Laboratory facilities are expensive to build (as much as $1,100/ft2 [$11,840/m2]), operate and maintain, and they consume energy at high rates compared to other types of buildings. In addition, modifications are frequently required because of ever-changing research needs and activities. The in-house design team at the Pacific Northwest National Laboratory (PNNL) sought ways to address these issues in the design and construction of a 14,700 ft2 (1366 m2) wet chemistry research facility on its Richland, Wash., campus. Specific goals were reducing energy consumption, improving maintenance and operations to reduce life-cycle costs and incorporating inherently flexible features to accommodate future modifications at a lower cost and reduced impact on an operating facility.


Architectural Design

Architectural challenges that repeatedly arise in laboratories include ceilings that are too low to accommodate special equipment, narrow corridors, inability to easily remodel or reconfigure spaces, insufficient space in a single lab module and disruption to research activity by maintenance personnel accessing equipment above ceilings. The General Purpose Chemistry Lab (GPCL)’s design team sought to address all of these issues.

Ceiling height is often a research-limiting factor since a standard 9 ft to 10 ft (2.7 m to 3 m) ceiling height may not accommodate specialty equipment. To address this, the roof height was set at 19 ft (5.8 m). Then, horizontal ductwork, piping, and electrical conduits were installed at a minimum height of 15 ft (4.6 m). Piping drops to fire sprinklers were installed using flexible connectors, and lighting was installed with flexible conduit. These features allow the acoustical tile ceilings to be raised from a standard height of 10 ft (3 m) to as much as 14 ft (4.3 m) with minimal changes to infrastructure. Since the lab spaces are ventilated on a volumetric basis, energy consumption increases with ceiling height, so the standard height is maintained until a higher ceiling becomes necessary.

A common approach to lab design is to provide corridors for staff access and a separate corridor to locate equipment such as compressed gas cylinders, vacuum pumps, point-of-use chillers, etc. At GPCL, both functions were incorporated into a single, 16 ft (4.9 m) wide corridor. This reduced the overall building footprint, decreased total HVAC airflow and cooling loads and enabled the design of a mechanical mezzanine (see last paragraph in this section), all of which contributed to reducing the total construction cost without sacrificing utility of operations. While colocating equipment in an access corridor may not be practical in a large lab facility, it has worked very well in GPCL.

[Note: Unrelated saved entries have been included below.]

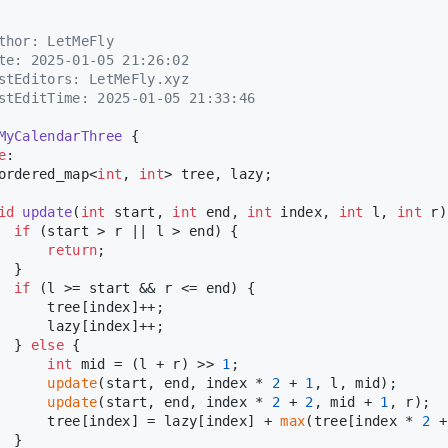
thor: LetMeFly
te: 2025-01-05 21:26:02
stEditors: LetMeFly.xyz
stEditTime: 2025-01-05 21:33:46
MyCalendarThree
 {
e
:
ordered_map<
int
, 
int
> tree, lazy;
id
update
(
int
 start, 
int
 end, 
int
 index, 
int
 l, 
int
 r)
if
 (start > r || l > end) {
return
;
  }
if
 (l >= start && r <= end) {
      tree[index]++;
      lazy[index]++;
  } 
else
 {
int
 mid = (l + r) >> 
1
;
update
(start, end, index * 
2
 + 
1
, l, mid);
update
(start, end, index * 
2
 + 
2
, mid + 
1
, r);
      tree[index] = lazy[index] + 
max
(tree[index * 
2
 +
  }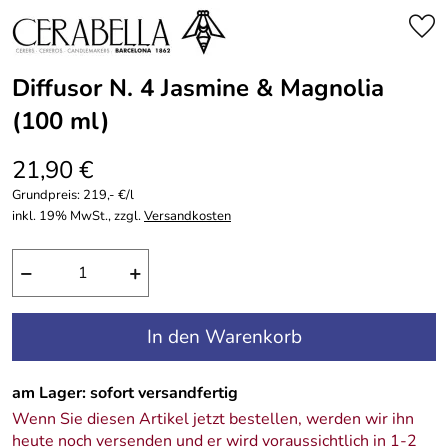
Diffusor N. 4 Jasmine & Magnolia
(100 ml)
21,90 €
Grundpreis:
219,- €/l
inkl. 19% MwSt., zzgl.
Versandkosten
−
+
In den Warenkorb
am Lager: sofort versandfertig
Wenn Sie diesen Artikel jetzt bestellen, werden wir ihn
heute noch versenden und er wird voraussichtlich in 1-2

GPCL houses 10 lab spaces, office space, two small conference rooms, receiving/storage area and mechanical and electrical support spaces. Each lab is 720 ft2 (67 m2) in size and contains up to four benchtop fume hoods, a lab sink and a combination of fixed and mobile casework. Fume hoods are 5 ft or 6 ft (1.5 m or 1.8 m) wide with vertical sashes and were selected based on research requirements. Lab doorways are 60 in. (1.5 m) wide with a 36 in. (0.8 m) door and separate 24 in. (0.6 m) operable leaf.

Walls separating adjacent labs were provided with a preframed area for a doorway to allow future direct access between labs. Also, separation walls were designed to be non-load bearing and free of structural braced frames, electrical conduits and mechanical piping to allow the creation of a single, larger lab space out of two standard size labs at minimal cost. The use of primarily mobile rather than fixed casework along the perimeter walls and at the center island further increases the flexibility and adaptability of each space.